Daniel Chester French (1850-1931) was an American sculptor whose best-known work is the marble sculpture of Abraham Lincoln seated on a throne at Lincoln Memorial in Washington, D.C.
His another work of the 1889 statue Thomas Hopkins Gallaudet and Alice Cogswell is located on the campus of Gallaudet University. The statue portrays Thomas Gallaudet fingerspelling the alphabetical letter "a" to his pupil Alice who imitates him. It symbolizes a new beginning of education for the little deaf girl and for the history of deaf education in America.
Gallaudet and Cogswell, a sculpture by Daniel Chester French.

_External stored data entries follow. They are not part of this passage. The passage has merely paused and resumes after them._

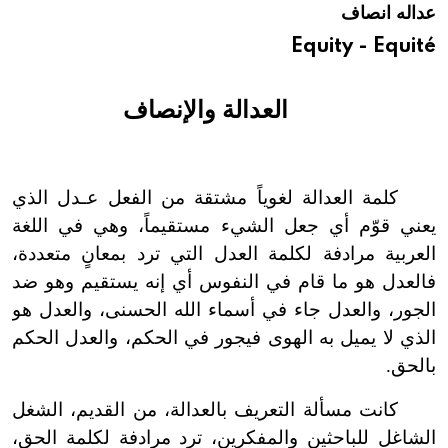
عداله انصاف
هيئة الموسوعة العربية تطلق موسوعات جديدة في عام 2026
Equity - Equité
العدالة والإنصاف
كلمة العدالة لغوياً مشتقة من الفعل عـدل الذي
يعني قوّم أي جعل الشيء مستقيماً، وهي في اللغة
العربية مرادفة لكلمة العدل التي ترد بمعانٍ متعددة،
فالعدل هو ما قام في النفوس أي إنه يستقيم وهو ضد
الجور، والعدل جاء في أسماء الله الحسنى، والعدل هو
الذي لا يميل به الهوى فيجور في الحكم، والعدل الحكم
بالحق.
كانت مسألة التعريف بالعدالة، من القديم، الشغل
الشاغل للباحثين والمفكرين، ترد مرادفة لكلمة الحق،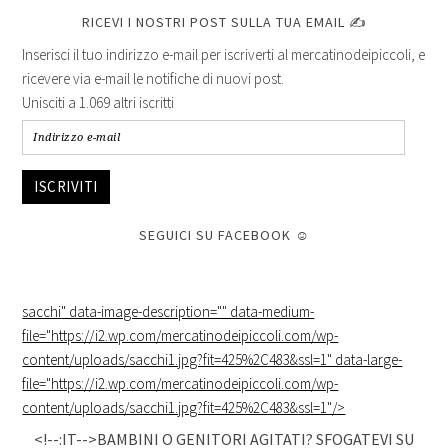
RICEVI I NOSTRI POST SULLA TUA EMAIL ✍
Inserisci il tuo indirizzo e-mail per iscriverti al mercatinodeipiccoli, e
ricevere via e-mail le notifiche di nuovi post.
Unisciti a 1.069 altri iscritti
ISCRIVITI
SEGUICI SU FACEBOOK ☺
sacchi
" data-image-description="" data-medium-
file="https://i2.wp.com/mercatinodeipiccoli.com/wp-
content/uploads/sacchi1.jpg?fit=425%2C483&ssl=1" data-large-
file="https://i2.wp.com/mercatinodeipiccoli.com/wp-
content/uploads/sacchi1.jpg?fit=425%2C483&ssl=1"/>
<!--:IT-->BAMBINI O GENITORI AGITATI? SFOGATEVI SU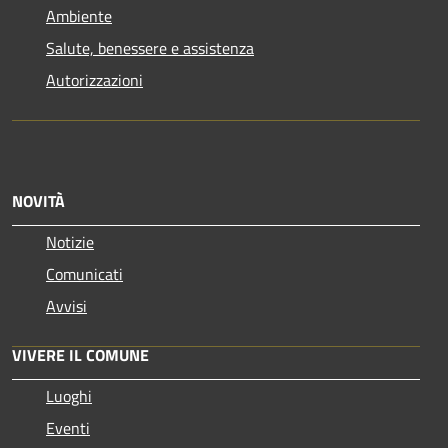
Ambiente
Salute, benessere e assistenza
Autorizzazioni
NOVITÀ
Notizie
Comunicati
Avvisi
VIVERE IL COMUNE
Luoghi
Eventi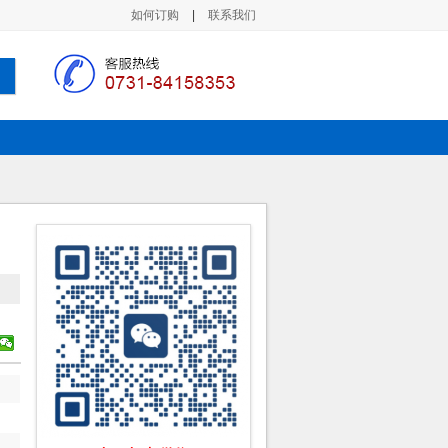
如何订购
|
联系我们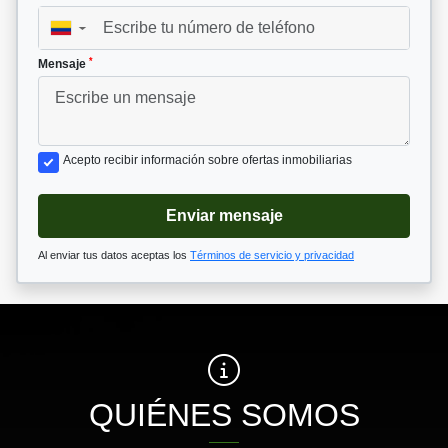
▼
*
Mensaje
Acepto recibir información sobre ofertas inmobiliarias
Enviar mensaje
Al enviar tus datos aceptas los
Términos de servicio y privacidad
QUIÉNES SOMOS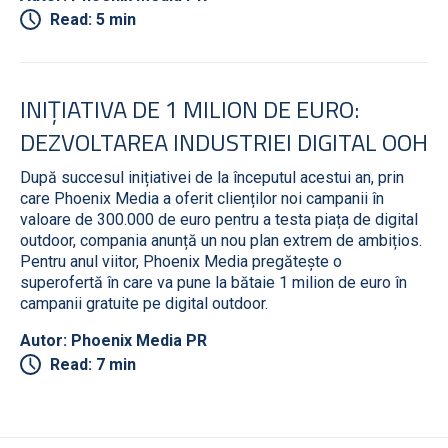
Read: 5 min
INIȚIATIVA DE 1 MILION DE EURO:
DEZVOLTAREA INDUSTRIEI DIGITAL OOH
După succesul inițiativei de la începutul acestui an, prin
care Phoenix Media a oferit clienților noi campanii în
valoare de 300.000 de euro pentru a testa piața de digital
outdoor, compania anunță un nou plan extrem de ambițios.
Pentru anul viitor, Phoenix Media pregătește o
superofertă în care va pune la bătaie 1 milion de euro în
campanii gratuite pe digital outdoor.
Autor: Phoenix Media PR
Read: 7 min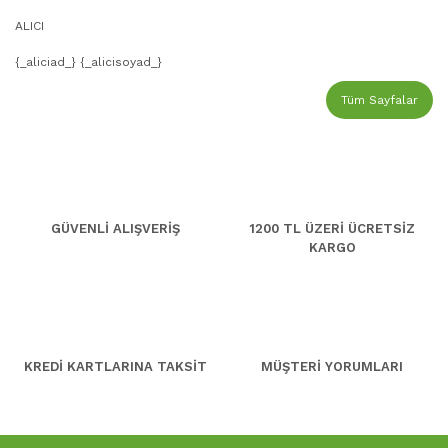
ALICI
{_aliciad_} {_alicisoyad_}
Tüm Sayfalar
GÜVENLİ ALIŞVERİŞ
1200 TL ÜZERİ ÜCRETSİZ
KARGO
KREDİ KARTLARINA TAKSİT
MÜŞTERİ YORUMLARI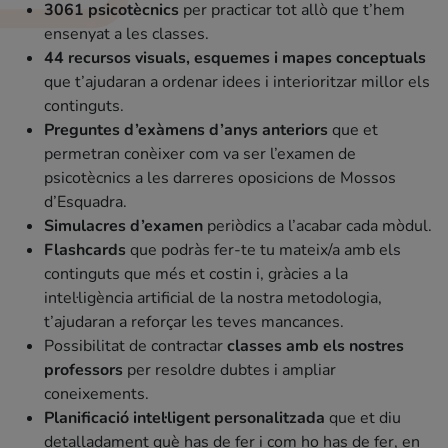
3061 psicotècnics
per practicar tot allò que t’hem
ensenyat a les classes.
44 recursos visuals, esquemes i mapes conceptuals
que t’ajudaran a ordenar idees i interioritzar millor els
continguts.
Preguntes d’exàmens d’anys anteriors
que et
permetran conèixer com va ser l’examen de
psicotècnics a les darreres oposicions de Mossos
d’Esquadra.
Simulacres d’examen
periòdics a l’acabar cada mòdul.
Flashcards
que podràs fer-te tu mateix/a amb els
continguts que més et costin i, gràcies a la
intel·ligència artificial de la nostra metodologia,
t’ajudaran a reforçar les teves mancances.
Possibilitat de contractar
classes amb els nostres
professors
per resoldre dubtes i ampliar
coneixements.
Planificació intel·ligent personalitzada
que et diu
detalladament què has de fer i com ho has de fer, en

About 30 years after the Gallaudet/Cogswell statue, French sculpted the monumental seated statue of Abraham Lincoln which was completed in 1919 and was dedicated in Washington, D.C. in 1922. It has been a legend that his seated statue Lincoln shows ambiguous handshapes of the manual letters a and l. The left handshape of the statue can be ambiguously read as a rudimentary letter a, but the other handshape is more vague. Even though it is not close to the form of the letter "L", it is closer to the letter "L" than any of the other manual alphabetical letters. The index finger appears to be vaguely lifted while the other fingers remain on the seatarm. There has been no evidence nor documentation of the sculptor's intention.
Abraham Lincoln, at Lincoln Memorial, a sculpture by Daniel Chester French.